(Exercise goal)
Pictures do not belong in the output. Reproduce exactly the lines from the start of the records through the line with "over 15 years. We are dedicated to providing".

(Data to use)
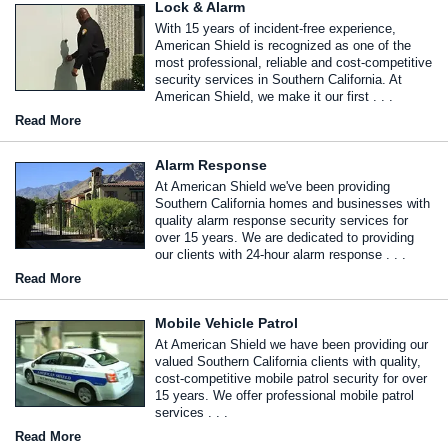
Lock & Alarm
With 15 years of incident-free experience,
American Shield is recognized as one of the
most professional, reliable and cost-competitive
security services in Southern California. At
American Shield, we make it our first . . .
Read More
Alarm Response
At American Shield we've been providing
Southern California homes and businesses with
quality alarm response security services for
over 15 years. We are dedicated to providing
our clients with 24-hour alarm response . . .
Read More
Mobile Vehicle Patrol
At American Shield we have been providing our
valued Southern California clients with quality,
cost-competitive mobile patrol security for over
15 years. We offer professional mobile patrol
services . . .
Read More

(Result of the task)
Lock & Alarm
With 15 years of incident-free experience,
American Shield is recognized as one of the
most professional, reliable and cost-competitive
security services in Southern California. At
American Shield, we make it our first . . .
Read More
Alarm Response
At American Shield we've been providing
Southern California homes and businesses with
quality alarm response security services for
over 15 years. We are dedicated to providing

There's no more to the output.